At 8:40 a.m. on a Monday, our support inbox lit up with the same complaint: “I got the payment reminder, but my receipt still shows pending.” The push had arrived. The data sync had not. By lunch, product called it a notification bug. It was actually a background work design bug, and Android was doing exactly what we asked, not what we intended.
This is a practical Android 16 runbook for teams that need background task reliability without draining battery or abusing system privileges. The core idea is simple: let push wake the app only when needed, do the minimum immediate work, and hand off durable work to WorkManager with explicit quota behavior.

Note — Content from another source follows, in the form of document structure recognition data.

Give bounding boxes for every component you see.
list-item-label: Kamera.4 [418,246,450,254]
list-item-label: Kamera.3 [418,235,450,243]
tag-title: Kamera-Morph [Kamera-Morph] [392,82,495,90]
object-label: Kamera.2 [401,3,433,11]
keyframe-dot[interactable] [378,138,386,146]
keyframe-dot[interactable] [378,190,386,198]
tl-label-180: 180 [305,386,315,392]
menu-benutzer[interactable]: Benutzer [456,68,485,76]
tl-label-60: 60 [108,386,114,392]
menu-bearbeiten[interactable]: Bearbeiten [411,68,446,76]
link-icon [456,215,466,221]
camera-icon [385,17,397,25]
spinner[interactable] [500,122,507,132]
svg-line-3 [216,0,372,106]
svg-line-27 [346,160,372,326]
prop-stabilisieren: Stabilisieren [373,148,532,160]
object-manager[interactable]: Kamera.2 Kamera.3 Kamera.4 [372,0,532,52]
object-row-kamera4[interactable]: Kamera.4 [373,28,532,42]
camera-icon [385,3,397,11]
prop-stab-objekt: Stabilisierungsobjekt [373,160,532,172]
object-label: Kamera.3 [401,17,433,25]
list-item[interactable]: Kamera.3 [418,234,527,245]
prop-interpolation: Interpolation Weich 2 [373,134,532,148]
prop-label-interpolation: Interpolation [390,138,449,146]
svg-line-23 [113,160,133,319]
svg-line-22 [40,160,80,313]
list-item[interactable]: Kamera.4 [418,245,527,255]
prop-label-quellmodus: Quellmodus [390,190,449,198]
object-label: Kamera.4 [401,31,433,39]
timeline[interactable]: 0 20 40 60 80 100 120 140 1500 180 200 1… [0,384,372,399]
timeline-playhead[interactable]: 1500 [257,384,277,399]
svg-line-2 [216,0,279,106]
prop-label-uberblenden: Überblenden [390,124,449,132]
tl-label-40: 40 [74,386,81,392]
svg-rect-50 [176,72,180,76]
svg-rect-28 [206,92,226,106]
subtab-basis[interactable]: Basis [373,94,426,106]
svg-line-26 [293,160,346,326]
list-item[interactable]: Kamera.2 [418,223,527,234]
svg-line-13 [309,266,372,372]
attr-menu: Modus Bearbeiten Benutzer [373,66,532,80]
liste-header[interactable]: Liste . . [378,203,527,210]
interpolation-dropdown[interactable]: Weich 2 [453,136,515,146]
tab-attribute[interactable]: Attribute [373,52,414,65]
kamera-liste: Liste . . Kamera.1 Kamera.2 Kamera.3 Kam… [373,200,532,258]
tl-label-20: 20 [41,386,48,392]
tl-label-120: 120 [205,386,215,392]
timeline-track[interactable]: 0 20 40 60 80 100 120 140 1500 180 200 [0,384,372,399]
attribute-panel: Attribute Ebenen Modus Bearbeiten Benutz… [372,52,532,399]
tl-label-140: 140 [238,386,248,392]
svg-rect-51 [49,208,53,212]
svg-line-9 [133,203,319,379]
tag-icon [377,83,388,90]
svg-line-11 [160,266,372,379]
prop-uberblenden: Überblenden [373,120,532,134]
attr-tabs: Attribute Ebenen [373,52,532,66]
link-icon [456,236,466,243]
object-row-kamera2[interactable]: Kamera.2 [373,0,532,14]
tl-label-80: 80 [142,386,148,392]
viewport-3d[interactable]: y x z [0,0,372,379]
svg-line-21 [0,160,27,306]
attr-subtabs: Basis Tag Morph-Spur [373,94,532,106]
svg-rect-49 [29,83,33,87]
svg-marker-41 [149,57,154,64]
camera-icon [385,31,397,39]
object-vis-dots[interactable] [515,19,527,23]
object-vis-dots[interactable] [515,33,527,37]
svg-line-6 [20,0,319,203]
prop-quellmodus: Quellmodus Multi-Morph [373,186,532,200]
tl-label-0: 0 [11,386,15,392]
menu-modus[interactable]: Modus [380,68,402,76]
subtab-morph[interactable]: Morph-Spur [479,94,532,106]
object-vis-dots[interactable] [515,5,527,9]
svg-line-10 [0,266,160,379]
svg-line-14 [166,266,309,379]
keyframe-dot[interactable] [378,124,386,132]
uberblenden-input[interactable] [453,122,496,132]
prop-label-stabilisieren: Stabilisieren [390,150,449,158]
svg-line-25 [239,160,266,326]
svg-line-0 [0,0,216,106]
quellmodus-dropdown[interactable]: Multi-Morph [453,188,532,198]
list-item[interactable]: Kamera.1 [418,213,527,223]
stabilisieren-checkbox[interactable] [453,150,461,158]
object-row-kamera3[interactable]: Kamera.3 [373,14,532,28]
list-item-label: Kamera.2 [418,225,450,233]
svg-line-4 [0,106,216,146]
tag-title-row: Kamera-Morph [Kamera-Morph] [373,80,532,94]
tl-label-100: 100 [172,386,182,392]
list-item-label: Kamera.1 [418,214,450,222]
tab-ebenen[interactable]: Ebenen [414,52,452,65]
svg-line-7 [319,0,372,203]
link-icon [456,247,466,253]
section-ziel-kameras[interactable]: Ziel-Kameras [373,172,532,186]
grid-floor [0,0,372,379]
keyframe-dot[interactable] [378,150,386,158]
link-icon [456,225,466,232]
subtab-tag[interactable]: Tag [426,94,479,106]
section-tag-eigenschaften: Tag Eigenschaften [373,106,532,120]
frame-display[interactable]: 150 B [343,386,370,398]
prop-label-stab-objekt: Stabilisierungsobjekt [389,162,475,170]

If this sounds close to your stack, you might also like our guides on Android startup performance under real-world conditions, mobile deep linking fallbacks, queue discipline on the backend, and idempotent event ingestion in PHP.
Why teams still lose reliability on modern Android
Most failures come from one of three assumptions:
- “A high-priority push guarantees full processing.” It does not. Firebase documents a short processing window in
onMessageReceived. If you try to do heavy network work there, you risk being cut off mid-flight. - “If the device sleeps, the sync will run anyway.” Under Android Doze mode, background network and jobs are constrained. Non-urgent work gets deferred.

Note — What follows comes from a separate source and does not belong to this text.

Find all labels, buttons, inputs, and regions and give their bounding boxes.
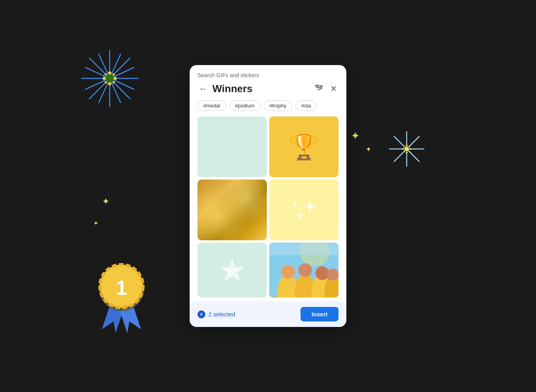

- “Expedited means unlimited fast lane.” WorkManager expedited jobs are quota-limited and can fall back depending on your out-of-quota policy.
So the goal is not to “beat” Android power management. The goal is to design a pipeline that remains correct under those constraints.
The architecture that works in production
Use a two-stage model:
- Stage 1, immediate UX: In
onMessageReceived, parse payload, validate minimum fields, and show a user-visible notification quickly when appropriate. - Stage 2, durable sync: Enqueue a unique WorkManager job for any network or disk-heavy reconciliation.
This design maps directly to current platform guidance. Firebase recommends immediate handling in the message callback and using WorkManager for additional processing. Android’s Doze/App Standby guidance also favors FCM for wake-up events instead of app-owned persistent sockets.
Code pattern #1, keep push callback short and intentional
class AppMessagingService : FirebaseMessagingService() {
override fun onMessageReceived(message: RemoteMessage) {
val orderId = message.data["order_id"] ?: return
val eventId = message.data["event_id"] ?: return
// 1) User-visible signal first (only if event is actually user-facing)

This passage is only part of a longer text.